最後に三つ目。当たり前のことが当たり前にできるところ。感謝とか謝罪するのって、日常的には当たり前ですることが極普通だと思うけれど、その普通が出来ない人もこの世には存在していて、その普通が出来るからこそ、この街はより良くなっていると思う。人とぶつかっても、見てない自分にも責任があるからと誰も責めない。落し物を拾ってもらっても、お互い助け合うのが当然だと思えているからお互いの声に反応できる。僕は中学三年生の時、クラスの派手な子のピアスの落し物を拾ったことがあって、その子のだって知ってたから届けたけれど、あまりいい反応じゃないのを見て迷惑なことをしてしまったと思った。が、彼女は僕の思った反応とは真反対で、「ん」と言って手を差し出してきた。でもその手は誰もいない空白の場所に差し出されていて、「僕はここだよ」と教えると、「あ、ごめん、さっきカラコン先生に取られちゃって目見えづらいの。」と彼女が早口で一言。咄嗟に見知らぬ相手に謝罪の言葉が出てくるのって凄いな、ってこの時は感心の方が勝ってしまったと思う。

こんな素敵な街で何年間も過ごせたことは、今でも僕の誇りだ。
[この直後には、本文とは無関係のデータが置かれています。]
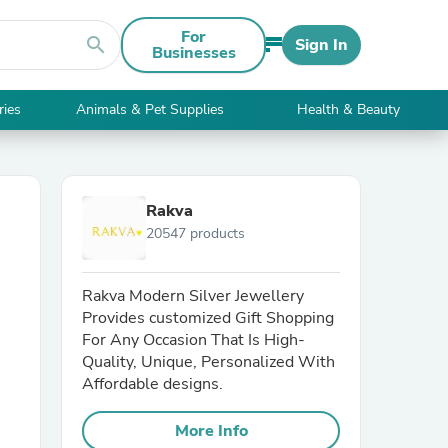
For
search
Sign In
Businesses
ries
Animals & Pet Supplies
Health & Beauty
Rakva
20547 products
Rakva Modern Silver Jewellery
Provides customized Gift Shopping
For Any Occasion That Is High-
Quality, Unique, Personalized With
Affordable designs.
More Info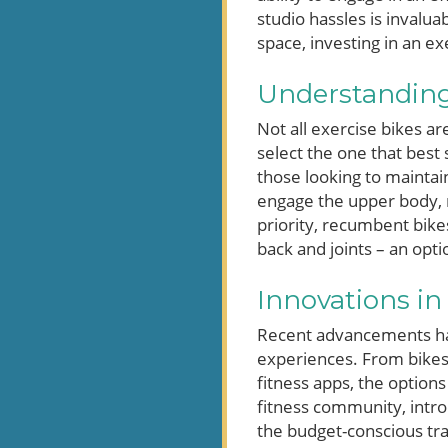
studio hassles is invalu
space, investing in an ex
Understanding 
Not all exercise bikes a
select the one that best 
those looking to maintai
engage the upper body, m
priority, recumbent bikes
back and joints – an opt
Innovations in
Recent advancements hav
experiences. From bikes 
fitness apps, the option
fitness community, intro
the budget-conscious tra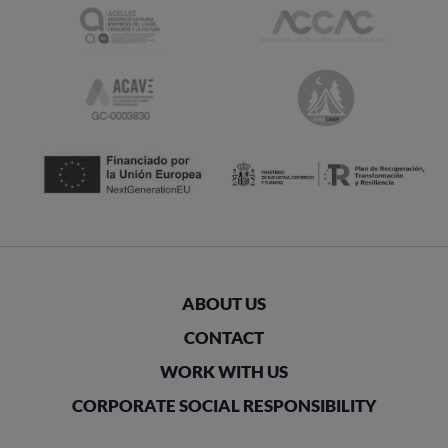
ABOUT US
CONTACT
WORK WITH US
CORPORATE SOCIAL RESPONSIBILITY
この街はこれから更に素敵で豊かな街になっていくと思う。なんてったって、この街の人達はこの三つだけじゃ語れないほどいい所がたくさんあって、思いやりで溢れている。僕は二十何年間この街に居続けて、この有難みに気づいた。会社に就職したタイミングで大阪に行った僕だけど、毎月一日は必ずこの街に戻ってくる。それぐらいこの街が大好きなんだ。今日がその大事な日。僕はキャリーケースを引いて東京行きの新幹線に乗り込んだ。